Vectors are organisms that transmit infections from one host to another. Your St. Clair County Health Department monitors certain vectors and provides training and information to agencies and citizens to prevent the spread of vector-borne diseases such as West Nile virus and Lyme disease.
Vector Control Program
The Vector Control Program focuses on education and surveillance of mosquitoes and ticks. Areas of St. Clair County located within the 18 townships under the jurisdiction of the St. Clair County Health Department are surveyed on an annual basis. With the occurrence of West Nile virus, surveillance and public education are conducted each season. Mosquitoes are collected, identified and tested for West Nile virus. Brochures are handed out to communities on the importance of minimizing mosquito breeding areas. Educational information is available for all residents on how to reduce breeding sites and personal protective measures. Public complaints are investigated and corrective action enforced based upon validity. Tick collections are also conducted annually to identify the presence of deer ticks in an effort to prevent Lyme disease.
What are the goals of the program?
The Vector Control Program focuses on protecting the public health through education and surveillance of mosquitoes and ticks.
Who is eligible for this program/service?
Residents of St. Clair County located within the 18 townships under the jurisdiction of the St. Clair County Health Department.
Bats in Illinois
There are 13 bat species commonly found in Illinois, but the big brown bat, little brown bat, eastern red bat, and silver-haired bat are the most commonly encountered species by people.
All Illinois bats are protected under the Wildlife Code (520 ILCS 5/1.1). Bats may not be shot, trapped, transported, or held in confinement except when a bat is found in an area where they may have contact with humans or domestic pets.
Collecting and testing dead birds is an important component of the West Nile Virus surveillance program. West Nile Virus generally appears in birds and mosquitoes before it is transmitted to humans; therefore, monitoring bird populations helps predict when and where humans will be at risk for West Nile Virus infections as well as where and when additional precautions and control measures should be taken.
Results of these tests help us determine the extent of West Nile Virus activity. Because the virus generally appears and grows in Illinois bird and mosquito populations before it is transmitted to humans, monitoring bird and mosquito populations helps us predict when and where humans will be at risk for West Nile Virus infection as well as where and when additional precautions and control measures should be taken. While many health departments, mosquito abatement districts and other agencies collect and test mosquitoes, we ask the public for help with the collection of dead birds.
From May-October, if you find a dead bird that meets the following requirements, please contact St. Clair County Health Department at 618-233-7769. SCCHD is authorized to send 2-5 birds per year to IDPH for West Nile Virus testing. It is important that the following requirements are met:
- The bird is dead, but the carcass is in good condition. Birds should be dead no more than about 48 hours prior to collection and should not show signs of advanced decomposition (maggots, strong odor, dried or deflated eyes).
- The bird shows no signs of causes other than disease. Birds with obvious injuries such as wounds or missing parts should not be submitted for testing. Likewise, crushed carcasses and birds found along roadways are not acceptable.

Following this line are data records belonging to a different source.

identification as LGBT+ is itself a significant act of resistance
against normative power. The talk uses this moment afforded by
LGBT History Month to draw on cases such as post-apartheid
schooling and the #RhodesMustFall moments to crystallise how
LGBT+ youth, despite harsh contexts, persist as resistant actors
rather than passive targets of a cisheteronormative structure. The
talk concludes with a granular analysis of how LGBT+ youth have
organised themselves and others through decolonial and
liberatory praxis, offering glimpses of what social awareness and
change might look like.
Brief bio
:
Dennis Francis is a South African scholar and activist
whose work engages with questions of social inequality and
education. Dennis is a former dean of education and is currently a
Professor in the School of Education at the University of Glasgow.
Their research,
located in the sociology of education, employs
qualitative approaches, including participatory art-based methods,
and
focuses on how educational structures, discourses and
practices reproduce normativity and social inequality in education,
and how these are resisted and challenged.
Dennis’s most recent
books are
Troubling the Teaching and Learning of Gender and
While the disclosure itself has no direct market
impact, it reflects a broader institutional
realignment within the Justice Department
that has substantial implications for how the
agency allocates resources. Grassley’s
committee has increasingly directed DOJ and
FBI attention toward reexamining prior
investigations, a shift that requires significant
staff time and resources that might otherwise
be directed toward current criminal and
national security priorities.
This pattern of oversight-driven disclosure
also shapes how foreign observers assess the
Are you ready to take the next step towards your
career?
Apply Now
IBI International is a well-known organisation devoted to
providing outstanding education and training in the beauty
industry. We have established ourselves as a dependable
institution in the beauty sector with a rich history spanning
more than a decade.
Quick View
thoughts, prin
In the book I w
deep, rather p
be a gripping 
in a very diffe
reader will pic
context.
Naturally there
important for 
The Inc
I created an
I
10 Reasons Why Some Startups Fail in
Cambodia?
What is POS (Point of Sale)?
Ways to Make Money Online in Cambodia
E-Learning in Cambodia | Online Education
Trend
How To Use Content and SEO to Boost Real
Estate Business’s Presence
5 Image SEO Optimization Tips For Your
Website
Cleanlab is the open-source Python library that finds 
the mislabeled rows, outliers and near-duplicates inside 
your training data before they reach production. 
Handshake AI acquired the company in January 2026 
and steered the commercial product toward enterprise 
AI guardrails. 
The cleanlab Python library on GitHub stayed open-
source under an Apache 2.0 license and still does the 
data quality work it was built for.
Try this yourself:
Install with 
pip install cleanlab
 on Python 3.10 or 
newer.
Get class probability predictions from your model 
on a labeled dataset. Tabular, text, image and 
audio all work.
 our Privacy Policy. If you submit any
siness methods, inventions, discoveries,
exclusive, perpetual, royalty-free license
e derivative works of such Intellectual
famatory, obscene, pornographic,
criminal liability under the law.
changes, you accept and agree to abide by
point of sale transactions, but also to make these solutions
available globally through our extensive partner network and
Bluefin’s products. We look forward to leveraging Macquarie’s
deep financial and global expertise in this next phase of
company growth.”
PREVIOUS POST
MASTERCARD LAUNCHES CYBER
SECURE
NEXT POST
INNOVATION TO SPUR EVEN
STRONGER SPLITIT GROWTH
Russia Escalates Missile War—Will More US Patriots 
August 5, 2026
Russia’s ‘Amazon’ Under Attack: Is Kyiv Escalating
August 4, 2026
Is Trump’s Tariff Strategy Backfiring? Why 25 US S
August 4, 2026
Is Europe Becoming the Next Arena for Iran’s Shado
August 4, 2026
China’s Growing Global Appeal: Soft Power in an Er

- The bird must be one that is acceptable for testing. Some acceptable species are crows, blue jays, grackles, starlings, robins, cardinals, sparrows, finches, hawks or owls. Birds that will not be accepted include pigeons, ducks, geese, chickens, or other large birds and endangered species.
If a bird meets these conditions, please call St. Clair County Health Department at (618) 233-7769.

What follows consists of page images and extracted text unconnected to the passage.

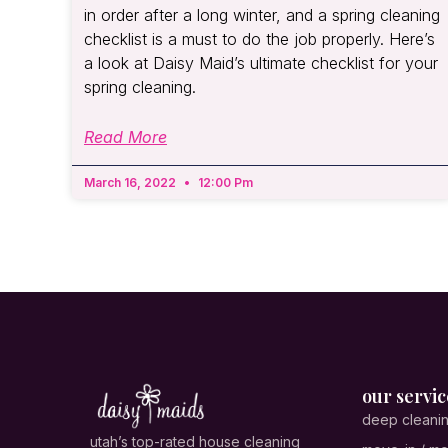
in order after a long winter, and a spring cleaning
checklist is a must to do the job properly. Here’s
a look at Daisy Maid’s ultimate checklist for your
spring cleaning.
Read More
March 16, 2022
12:00 Pm
our servic
deep cleani
utah’s top-rated house cleaning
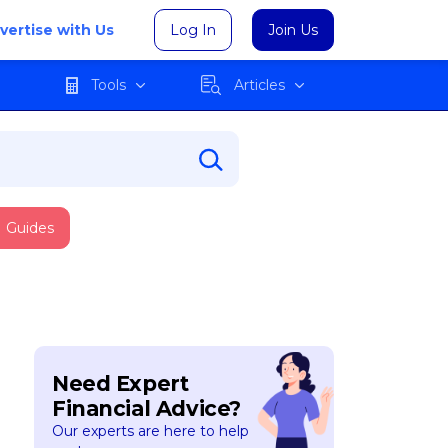
vertise with Us
Log In
Join Us
Tools
Articles
Guides
Need Expert
Financial Advice?
Our experts are here to help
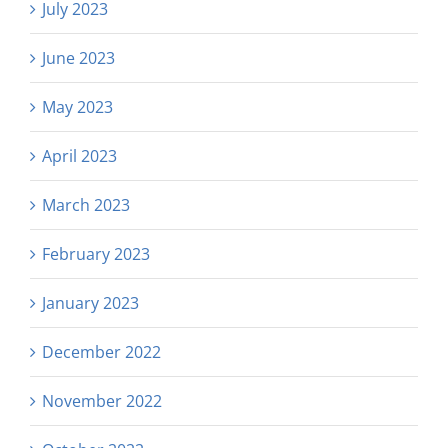
July 2023
June 2023
May 2023
April 2023
March 2023
February 2023
January 2023
December 2022
November 2022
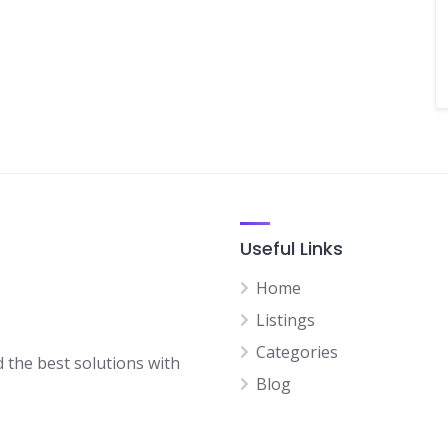
Useful Links
Home
Listings
Categories
d the best solutions with
Blog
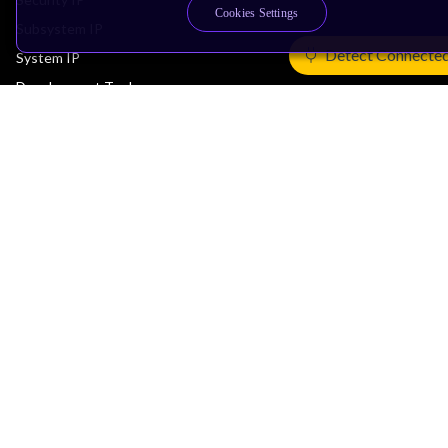
Cookies Settings
Subsystem IP
Detect Connecte
System IP
Development Tools
License Arm Technology
Architecture
Learn the Architecture
CPU Architecture
System Architecture
Architecture Security Features
Partner Ecosystem
Join Partner Program
See All Partners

If the following requirements are not met, if it is possible, please leave the bird alone with the ongoing situation with Avian Flu. If it must be discarded, please wear the appropriate PPE and discard of appropriately. For more information on Avian Flu, visit IDPH Avian Influenza (Bird Flu).
The West Nile Virus (WNV) surveillance program is a component of the Division of Environmental Health which is funded by the Vector Control and Surveillance Grant provided by the Illinois Department of Public Health.
The Division of Environmental Health conducts surveillance activities by operating gravid traps design to capture WNV positive Culex mosquitoes throughout St. Clair County. Surveillance activities begin late spring and continues until late full. Mosquitoes are collected weekly and regularly tested for WNV.
Ticks are found in and around wooded areas or areas with tall grass, brush, or other vegetation, ticks will attach themselves to hosts, including people, and begin to feed. Tick bites have the potential to transmit diseases, but not all bites will cause illness. In fact, of the number of tick species in Illinois, only a few bite and transmit diseases to people. However, as tick-borne diseases become more common, according to the Centers for Disease Control and Prevention, it’s important to know how to protect against tick bites, how to remove a tick, and recognize symptoms of tick-borne diseases.